Can a C/C++ compiler inline builtin functions like malloc()?

While inspecting the disassembly of below function,
void * malloc_float_align(size_t n, unsigned int a, float *& dizi)
{
void * adres=NULL;
void * adres2=NULL;
adres=malloc(n*sizeof(float)+a);
size_t adr=(size_t)adres;
size_t adr2=adr+a-(adr&(a-1u));
adres2=(void * ) adr2;
dizi=(float *)adres2;
return adres;
}
Builtin functions are not inlined even with the inline optimization flag set.
; Line 26
$LN4:
push rbx
sub rsp, 32 ; 00000020H
; Line 29
mov ecx, 160 ; 000000a0H
mov rbx, r8
call QWORD PTR __imp_malloc <------this is not inlined
; Line 31
mov rcx, rax
; Line 33
mov rdx, rax
and ecx, 31
sub rdx, rcx
add rdx, 32 ; 00000020H
mov QWORD PTR [rbx], rdx
; Line 35
add rsp, 32 ; 00000020H
pop rbx
ret 0
Question: is this a must-have property of functions like malloc? Can we inline it some way to inspect it(or any other function like strcmp/new/free/delete)? Is this forbidden?
Typically the compiler will inline functions when it has the source code available during compilation (in other words, the function is defined, rather than just a prototype declaration) in a header file).
However, in this case, the function (malloc) is in a DLL, so clearly the source code is not available to the compiler during the compilation of your code. It has nothing to do with what malloc does (etc). However, it's also likely that malloc won't be inlined anyway, since it is a fairly large function [at least it often is], whcih prevents it from being inlined even if the source code is available.
If you are using Visual Studio, you can almost certainly find the source code for your runtime library, as it is supplied with the Visual Studio package.
(The C runtime functions are in a DLL because many different programs in the system use the same functions, so putting them in a DLL that is loaded once for all "users" of the functionality will give a good saving on the size of all the code in the system. Although malloc is perhaps only a few hundred bytes, a function like printf can easily add some 5-25KB to the size of an executable. Multiply that by the number of "users" of printf, and there is likely several hundred kilobytes just from that one function "saved" - and of course, all other functions such as fopen, fclose, malloc, calloc, free, and so on all add a little bit each to the overall size)
A C compiler is allowed to inline malloc (or, as you see in your example, part of it), but it is not required to inline anything. The heuristics it uses need not be documented, and they're usually quite complex, but normally only short functions will be inlined, since otherwise code-bloat is likely.

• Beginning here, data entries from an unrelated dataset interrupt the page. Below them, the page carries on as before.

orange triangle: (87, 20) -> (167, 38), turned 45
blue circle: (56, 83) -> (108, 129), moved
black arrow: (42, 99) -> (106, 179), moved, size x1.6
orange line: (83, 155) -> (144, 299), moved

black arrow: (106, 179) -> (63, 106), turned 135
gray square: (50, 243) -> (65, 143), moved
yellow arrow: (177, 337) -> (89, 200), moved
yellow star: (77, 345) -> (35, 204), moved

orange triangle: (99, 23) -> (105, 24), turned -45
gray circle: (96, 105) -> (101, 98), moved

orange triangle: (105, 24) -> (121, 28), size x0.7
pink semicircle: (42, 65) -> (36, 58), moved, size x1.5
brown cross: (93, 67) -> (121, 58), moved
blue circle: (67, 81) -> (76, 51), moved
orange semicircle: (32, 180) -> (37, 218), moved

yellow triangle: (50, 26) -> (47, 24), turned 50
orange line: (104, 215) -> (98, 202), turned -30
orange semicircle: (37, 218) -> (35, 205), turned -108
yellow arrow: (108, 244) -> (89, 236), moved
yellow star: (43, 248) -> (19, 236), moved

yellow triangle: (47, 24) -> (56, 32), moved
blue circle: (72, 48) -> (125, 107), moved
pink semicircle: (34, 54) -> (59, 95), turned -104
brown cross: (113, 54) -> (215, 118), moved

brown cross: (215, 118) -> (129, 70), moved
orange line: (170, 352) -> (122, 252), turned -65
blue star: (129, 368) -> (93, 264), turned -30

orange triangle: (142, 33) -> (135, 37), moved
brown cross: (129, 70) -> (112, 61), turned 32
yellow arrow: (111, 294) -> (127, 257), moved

malloc and friends are implemented in the runtime library, so they're not available for inlining. They would need to have their implementation in their header files for that to happen.

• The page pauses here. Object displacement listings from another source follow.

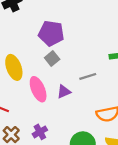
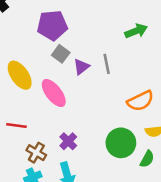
gray line: (88, 76) -> (107, 64), turned -70
purple triangle: (64, 92) -> (81, 67), moved

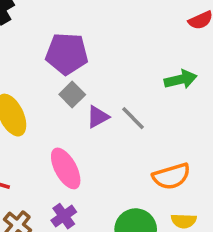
gray line: (107, 64) -> (133, 118), turned -42
pink ellipse: (54, 93) -> (66, 168), moved

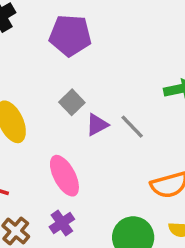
purple pentagon: (67, 54) -> (70, 35), moved

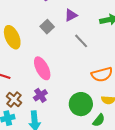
purple triangle: (97, 125) -> (71, 15), moved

If you want to see their disassembly, you could step into them with a debugger. Or, depending on the compiler and runtime you're using, the source code might be available. It is available for both gcc and msvc, for example.
The main thing stopping the inlining of malloc() et al is their complexity — and the obvious fact that no inline definition of the function is provided. Besides, you may need different versions of the function at different times; it would be harder (messier) for tools like valgrind to work, and you could not arrange to use a debugging version of the functions if their code is expanded inline.